Diplomate de carrière et ancien ministre des Affaires étrangères de Côte d'Ivoire, je connais l'importance de l'UNESCO dans les relations multilatérales et le développement de la Science et de la Culture, notamment sur le continent africain. Aujourd'hui, l'institution est mal comprise, souvent sous-estimée et étonnamment réduite au label de protection du « patrimoine mondial de l'UNESCO ».

Une institution en quête d'un nouveau souffle

Pourtant, c'est une organisation dotée d'un formidable potentiel, qui a su par le passé favoriser les rencontres et les échanges sur l'ensemble du globe, au profit du progrès humain. L'UNESCO doit retrouver ce rôle d'aiguillage et de soutien pour le développement de tous les savoirs.
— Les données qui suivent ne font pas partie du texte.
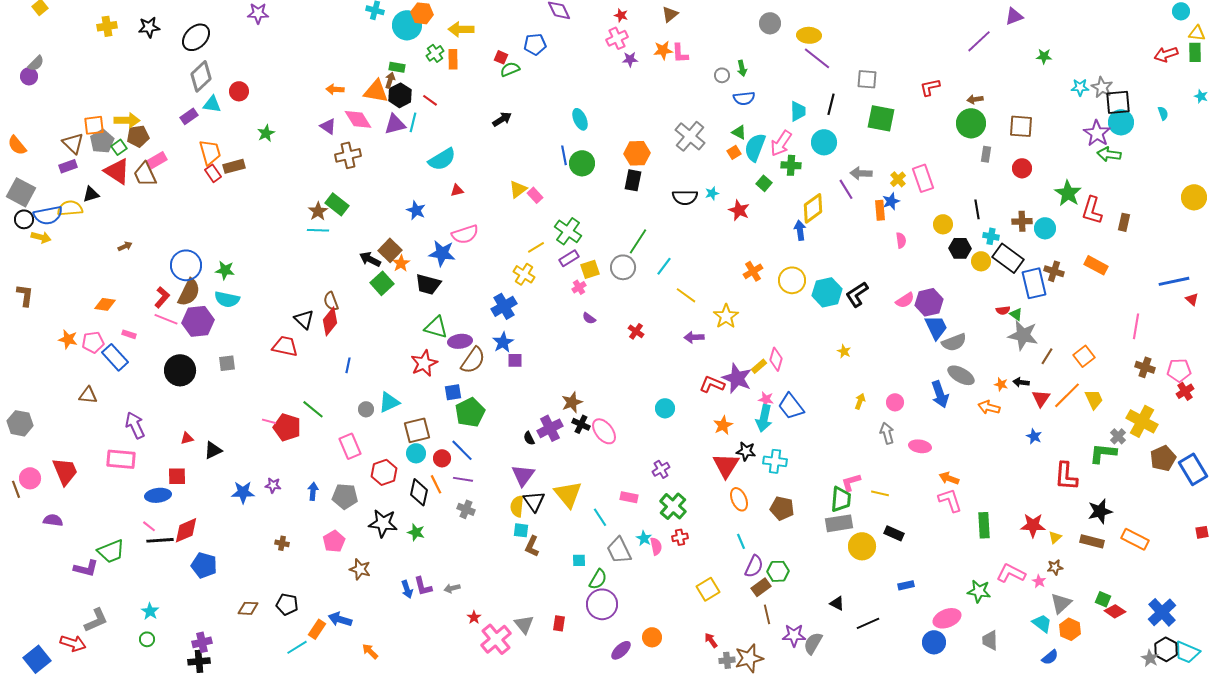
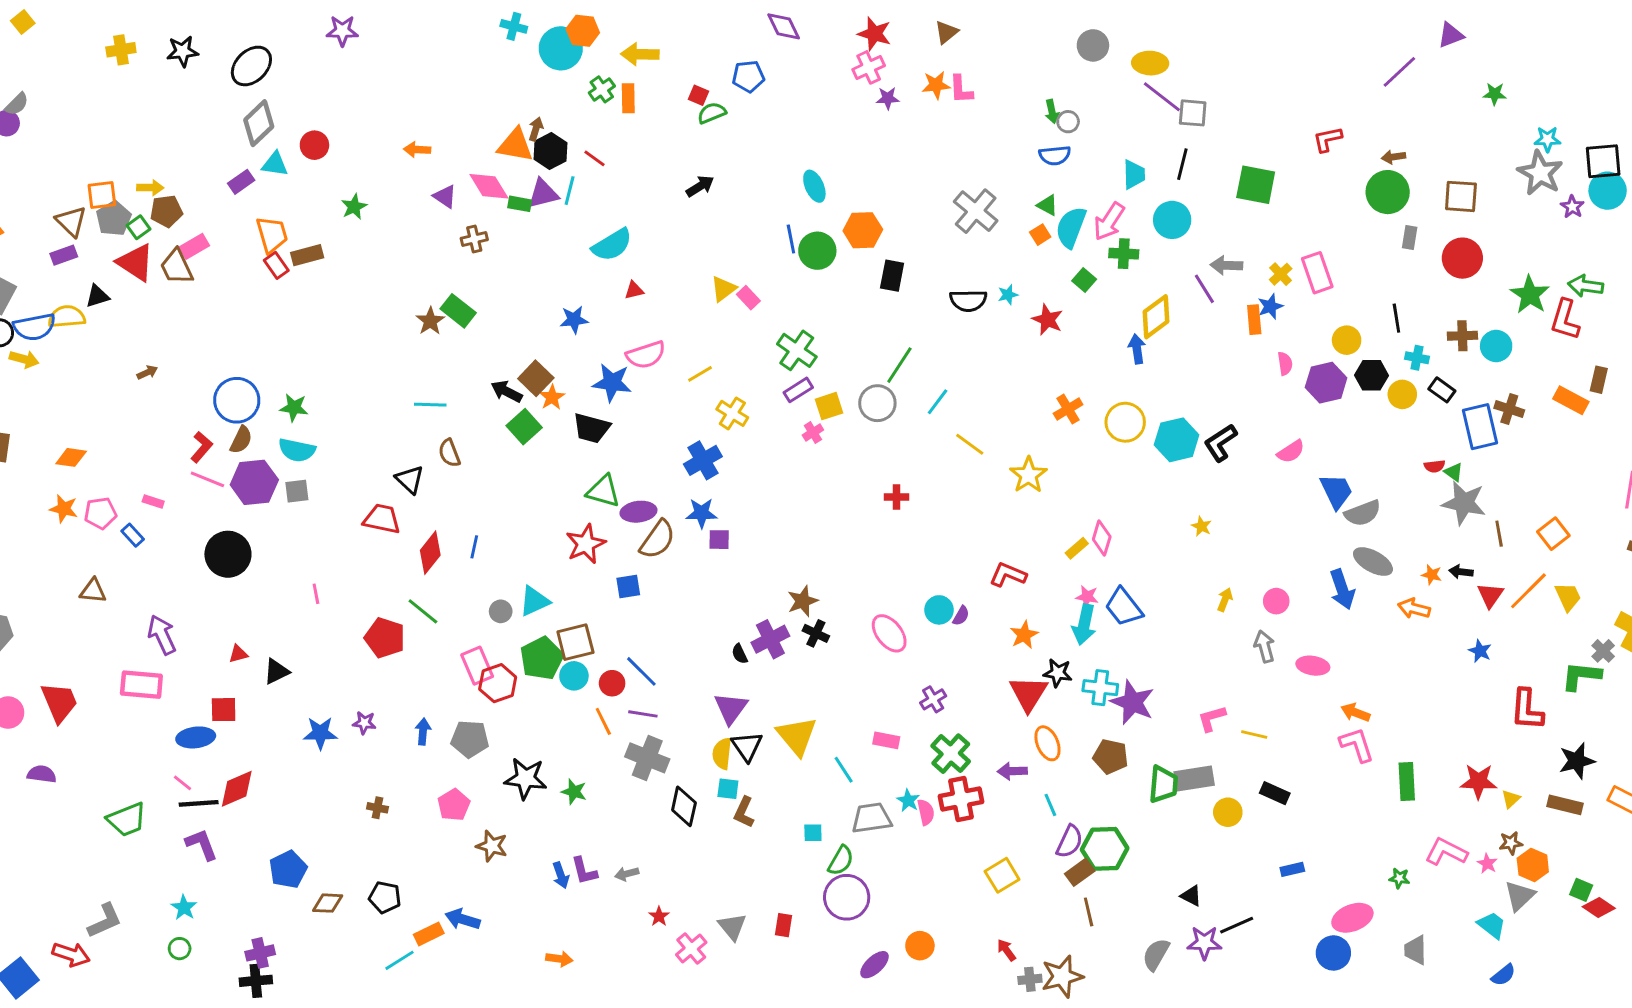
red star: (621, 15) -> (874, 34), size x1.6
green rectangle: (397, 67) -> (520, 204), moved
gray circle: (722, 75) -> (1068, 122), moved
gray square: (867, 79) -> (1193, 113), moved
gray star: (1102, 87) -> (1540, 173), moved, size x1.4
orange arrow: (335, 89) -> (417, 150), moved
yellow arrow: (127, 120) -> (150, 188), size x0.7
purple star: (1097, 133) -> (1572, 207), size x0.6
orange hexagon: (637, 153) -> (863, 230), moved
green arrow: (1109, 154) -> (1586, 286), moved
brown cross: (348, 155) -> (474, 239), size x0.7
red circle: (1022, 168) -> (1462, 258), size x1.4
blue star: (416, 210) -> (574, 320), turned -30
brown rectangle: (1124, 222) -> (1599, 380), moved
cyan line: (318, 230) -> (430, 405), moved
yellow line: (536, 247) -> (700, 374), moved
black rectangle: (1008, 258) -> (1442, 390), size x0.6
brown semicircle: (189, 292) -> (241, 440), size x0.7
purple hexagon: (929, 302) -> (1326, 383), moved
orange diamond: (105, 304) -> (71, 457), moved
purple semicircle: (589, 318) -> (961, 616), moved, turned -96
red diamond: (330, 321) -> (430, 553), moved
red cross: (636, 331) -> (896, 497), turned -35
purple arrow: (694, 337) -> (1012, 771), moved
blue star: (503, 342) -> (701, 513), turned 30
brown line: (1047, 356) -> (1499, 534), turned -42
blue rectangle: (115, 357) -> (133, 535), size x0.6
gray square: (227, 363) -> (297, 491), moved
purple star: (737, 378) -> (1133, 702), moved
green pentagon: (470, 412) -> (542, 658), moved
pink line: (269, 421) -> (316, 594), moved, turned 64
pink ellipse: (604, 431) -> (889, 633), moved
red hexagon: (384, 472) -> (498, 683), moved
black diamond: (419, 492) -> (684, 806), moved
green trapezoid: (841, 499) -> (1163, 784), moved
gray cross: (466, 509) -> (647, 758), size x1.6
red cross: (680, 537) -> (961, 799), size x1.8
yellow circle: (862, 546) -> (1228, 812), size x0.7
gray trapezoid: (619, 550) -> (872, 818), turned 108
blue pentagon: (204, 565) -> (288, 869), moved, turned 30
purple L-shape: (86, 568) -> (202, 844), moved, turned -125
green hexagon: (778, 571) -> (1105, 849), size x1.4
green star: (979, 591) -> (1399, 878), size x0.6
orange rectangle: (317, 629) -> (429, 934), turned 30
orange hexagon: (1070, 629) -> (1533, 865), moved
purple star: (794, 635) -> (1204, 943), moved
pink cross: (496, 639) -> (691, 949), size x0.7
orange arrow: (370, 651) -> (559, 959), moved, turned 144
Je crois profondément qu'Audrey Azoulay est la candidate la plus qualifiée pour relever ce défi.

C'est, évidemment, son expérience en tant que Ministre de la Culture et de la Communication qui m'inspire confiance. La connaissant, j'ai une absolue certitude dans ses qualités et ses compétences pour sauver cette prestigieuse institution du marasme. Mais Audrey Azoulay, c'est aussi une personnalité singulière, attachante et multiculturelle, à cheval, par son histoire familiale, entre les deux rives de la Méditerranée, au croisement des trois monothéismes.
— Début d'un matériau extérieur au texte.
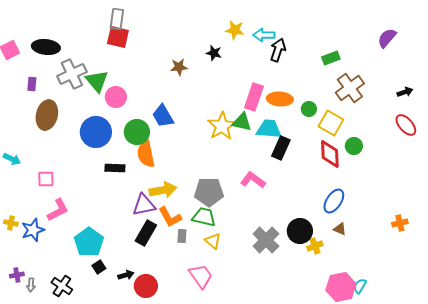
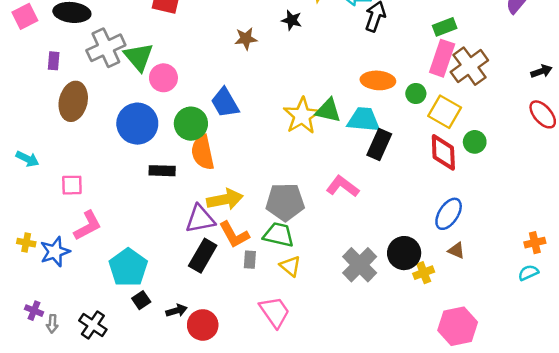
pink rectangle: (254, 97) -> (442, 58), moved
purple cross: (17, 275) -> (34, 311), turned 32
cyan semicircle: (360, 286) -> (528, 273), moved, turned 35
A la déconvenue générale, l'UNESCO pâtit de son instrumentalisation : ses difficultés actuelles viennent surtout du mauvais usage qu'en ont fait certains États, désireux de transformer cette belle organisation en outil politico-diplomatique. La personnalité et le parcours d'Audrey s'inscrivent précisément au-dessus de ces tensions et de ces oppositions stériles, qui ont bloqué l'institution pendant tant d'années. N'appartenant à aucun des « camps » qui paralysent l'organisation depuis si longtemps, je sais que la candidate française saura la redynamiser et la rendre audible auprès des États membres. Des Etats qui ont oublié que l'UNESCO n'était pas un outil au service de leurs intérêts, mais un partenaire au service des populations de la planète.
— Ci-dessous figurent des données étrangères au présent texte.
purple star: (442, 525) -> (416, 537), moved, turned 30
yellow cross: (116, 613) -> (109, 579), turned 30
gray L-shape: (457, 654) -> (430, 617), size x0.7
Un programme en phase avec les enjeux modernes

Enfin, c'est aussi la jeunesse et le projet d'Audrey Azoulay qui me rassurent : l'organisation doit définitivement s'inscrire dans le XXIe siècle, se moderniser et même avoir un temps d'avance. Audrey Azoulay représente cette génération qui connaît le monde d'aujourd'hui et qui affrontera celui de demain. Or, je suis ravi de voir que la candidate française prépare justement le futur, avec un programme particulièrement centré sur les défis du changement climatique et ceux de la préservation de notre écosystème.

En proposant de rétablir l'UNESCO dans son rôle de catalyseur des talents et des avancées scientifiques pour stimuler la recherche, la candidate française veut placer l'institution en première ligne pour la défense du climat et de la biodiversité. Un pari audacieux, auquel j'adhère avec enthousiasme. Mais la principale mission de l'UNESCO concerne la scolarité des enfants. Je suis particulièrement sensible au souhait d'Audrey Azoulay d'amplifier l'immense soutien financier et humain que l'UNESCO procure aux pays d'Afrique, d'Amérique du Sud et d'Asie pour les aider à mettre sur pied des programmes d'Éducation ambitieux et adaptés.

L'UNESCO doit sortir de sa longue léthargie, défendre ses multiples actions et façonner l'avenir. Le symbole est beau : une candidate idéale pour dynamiser une institution parisienne trop longtemps assoupie. Toutes ces raisons expliquent mon soutien personnel à la candidature d'Audrey Azoulay à la direction générale de l'UNESCO.